Hoards of cash sit idle as investors worry more about the safety of their money than returns and banks fret about which of their counterparties will collapse next.
Iceland and Ecuador have defaulted on government bonds and worries about the health of the banking sector in a host of countries across Europe, including Ireland, the United Kingdom persist.
Other nations, including Turkey, Latvia, Hungary, Ukraine and Serbia have reached out to the International Monetary Fund for help in recent months.
"Eastern European banks -- if they default further then it will trigger the second wave of the sub-prime crisis," said Akhi Kamkolkar, Head of Futures at Halifax investments in Sydney.

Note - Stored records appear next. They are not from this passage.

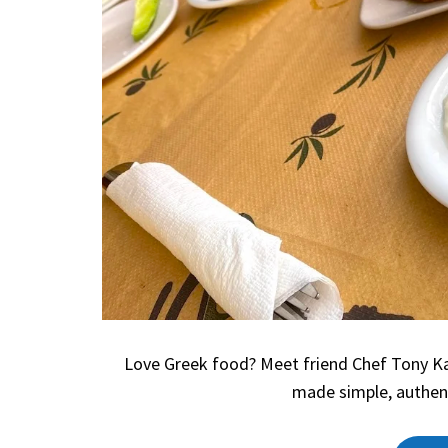
Love Greek food? Meet friend Chef Tony Kav
made simple, authen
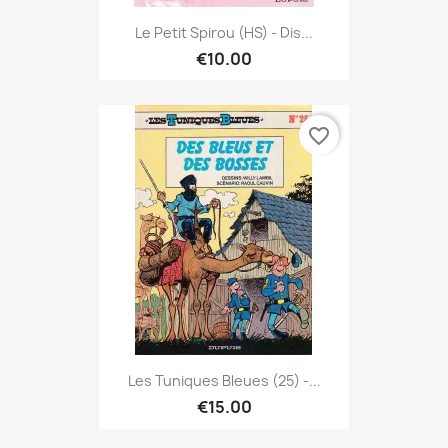
Le Petit Spirou (HS) - Dis...
€10.00
favorite_border
Les Tuniques Bleues (25) -...
€15.00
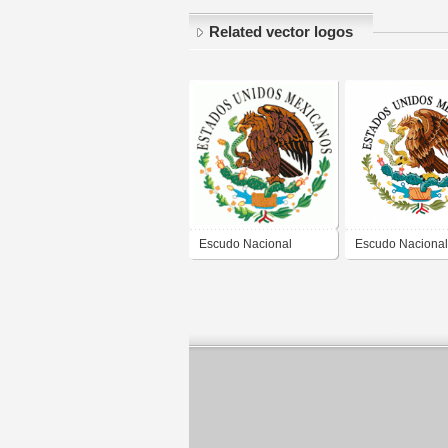
Related vector logos
Escudo Nacional
Escudo Nacional
Mexicano
Mexicano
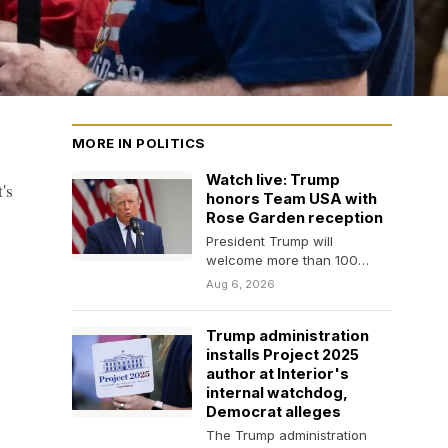
MORE IN POLITICS
Watch live: Trump
's
honors Team USA with
Rose Garden reception
President Trump will
welcome more than 100
members of the U.S. Olympic
Aug 6, 2026
and Paralympic teams to…
Trump administration
installs Project 2025
author at Interior's
internal watchdog,
Democrat alleges
The Trump administration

"(Gold ) is the only true safe haven. The dollar is just about worth the paper it's printed on and if they keep on printing, there is really only one place for it to go."
"People are talking about pound-dollar parity, and dollar-euro parity, but something would seriously have to go wrong to get there -- at that point, across the financial world, we'd all be, well, what's a better word for screwed?"
Even the US treasury bond is considered a risk. The cost of insuring against default on 5-year US Treasuries is now 90 basis points -- it used to be nothing just over a year earlier.
"Gold could be preferable to currencies if there are concerns about the credit quality of the issuer of the paper currency. The increasing correlation between gold prices and measures of sovereign and financial risk default clearly suggests that gold has become the 'currency of last resort'," Goldman Sachs said.
And investors are listening. The world's largest gold-backed exchange-traded fund, the SPDR Gold Trust, said holdings hit a record 1,028.98 tonnes last week, up 6 percent in a week. The volume of trade doubled in 2008 to an average 13.8 million per day from the previous year.
Volumes in 2009 are even higher at 19.7 million and the fund is the world's seventh biggest holder of bullion, ranked just behind Switzerland and ahead of Japan according to most recent data.
"Just buy gold," was the advice from Mark Pervan, senior commodities analyst at ANZ Bank.
"The exchange traded funds are driving prices. The investment community just wants to find somewhere to park its money."